A la fin de la guerre franco-allemande en 1871, Berlin devient capitale du nouvel Empire unifié. Les 5 milliards extorqués à la France au traité de Francfort seront très utiles pour la construction d’une capitale digne de ce nom, avec la main d’oeuvre conséquente, provenant essentiellement des régions orientales de la Prusse, notamment de Silésie. Les Silésiens, qui sont souvent de souche slave germanisée, vont constituer des paroisses catholiques dans une ville essentiellement protestante, avec des noms qui fleurent bon la Pologne.
Après la partition de l’Allemagne et la constitution de deux Etats allemands en 1949, le secteur soviétique de Berlin devient « Berlin, capitale de la RDA », avec un appareil administratif en majorité d’origine saxonne, ce qui est normal, c’est la région la plus peuplée du pays, et Ulbricht est lui-même saxon.
Après la chute du mur et la réunification, Berlin redevient la capitale panallemande, avec une immigration provinciale pas seulement souabe. Seulement, les Souabes ont un fort accent, et ils passent pour des gens riches dans une ville prolétarisée à faibles revenus, notamment dans les quartiers ouvriers et bohêmes de l’ex-capitale de la RDA, où rien n’a été fait (et avec quel argent aurait-on pu entretenir le parc immobilier qui n’avait pas été détruit pendant la guerre) sous le régime socialiste, plus soucieux de construire des logements neufs tant dans le centre que dans la périphérie. Il va de soi qu’une modernisation des logements souvent centenaires va de pair avec une augmentation des loyers et des charges, on n’a rien sans rien.
On notera d’ailleurs que les Souabes, dans certaines régions hors d’Allemagne, servent souvent de qualificatif générique pour tout ce qui est allemand d’Allemagne, que ce soit en Alsace, en Suisse, ou en Serbie, un terme générique pour les Empires centraux pendant la Iere guerre mondiale.
Par ailleurs, les souabes sont quelque part bavarois, ont ils réellement une chance de se faire aimer à Berlin?

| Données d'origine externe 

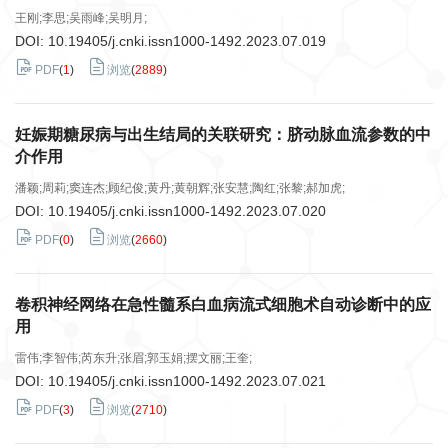
王刚;李思;吴雨峰;吴明月;
DOI:
10.19405/j.cnki.issn1000-1492.2023.07.019
PDF
(
1
)
浏览
(
2889
)
妊娠期糖尿病与出生结局的关联研究：脐动脉血流参数的中
介作用
潘颖;周莉;窦连杰;顾纪俊;黄丹;黄朝辉;张安慧;陶红;张黎;郝加虎;
DOI:
10.19405/j.cnki.issn1000-1492.2023.07.020
PDF
(
0
)
浏览
(
2660
)
卷积神经网络在急性髓系白血病流式细胞术自动诊断中的应
用
雷伟;李智伟;芮东升;张眉;郭玉娟;摆文丽;王奎;
DOI:
10.19405/j.cnki.issn1000-1492.2023.07.021
PDF
(
3
)
浏览
(
2710
)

En guise de clin d’oeil, un résumé rapide de la situation :
Les berlinois ‹ de souche › ne supportent pas les hipsters,
ces derniers ne supportent pas les souabes,
on peut ajouter que des berlinois ne supportent plus les touristes et le font savoir
…
Ce qui fait d’eux des boucs émissaires idéaux, car instantanément identifiables !
C’est cette mentalité selon laquelle il faut trouver des boucs émissaires (jadis, ce furent les juifs, puis les turcs , en France, les arabes -toutes nationalités confondues ) qui me fait très peur dans le monde actuel .
C’est toujours plus commode d’accuser son prochain que de reconnaître soi-même qu’on a fait une connerie ! Souvent, le seul fait d’être différent, que ce soit par l’accent, l’aspect, vous rend suspect. Comme le disait Malaparte dans « Ces sacrés Toscans » (Maledetti Toscani) : « Qui c’est celui-là ? Qui c’est qui nous l’a envoyé ? Pourquoi qu’il ne va pas se la manier un peu plus loin ? »
Pour ma part, je parle allemand (et le dialecte tyrolien) avec un fort accent alémanique. Quand j’étais étudiant à Vienne, on m’a souvent demandé si je venais du Vorarlberg, voire, en public, quand je pestais contre les transports en communs à Vienne dans les années 70, qui me semblaient tout sauf performants (il n’y avait pas encore le métro, et la lenteur des trams me portaient au désespoir quand je comparais avec d’autres villes), on m’a dit de retourner d’où je venais, à savoir… en Allemagne ! Les Viennois sont des râleurs impénitents, mais qui n’admettent pas qu’on râle contre eux ou qu’on enmbouche leur cor, et qui attendent en revanche des compliments dans le sens du poil.
Les berlinois n’aiment pas les touristes, ni les Souabes… quand je pense qu’on nous présente Berlin comme LA capitale internationale, ouverte et branchée…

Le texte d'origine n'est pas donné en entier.